# Task item
I'd like the entries repeated exactly, pictures omitted.

Records for processing section start

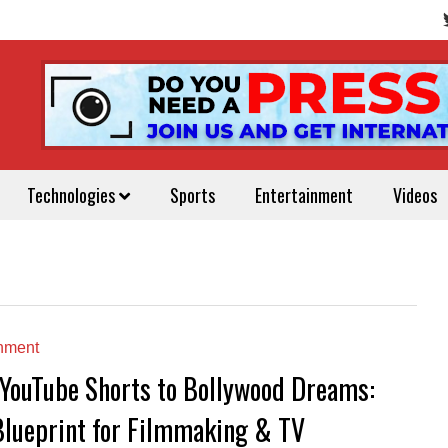
Technologies
Sports
Entertainment
Videos
inment
YouTube Shorts to Bollywood Dreams:
Blueprint for Filmmaking & TV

Records for processing section end

# Task result
Technologies
Sports
Entertainment
Videos
inment
YouTube Shorts to Bollywood Dreams:
Blueprint for Filmmaking & TV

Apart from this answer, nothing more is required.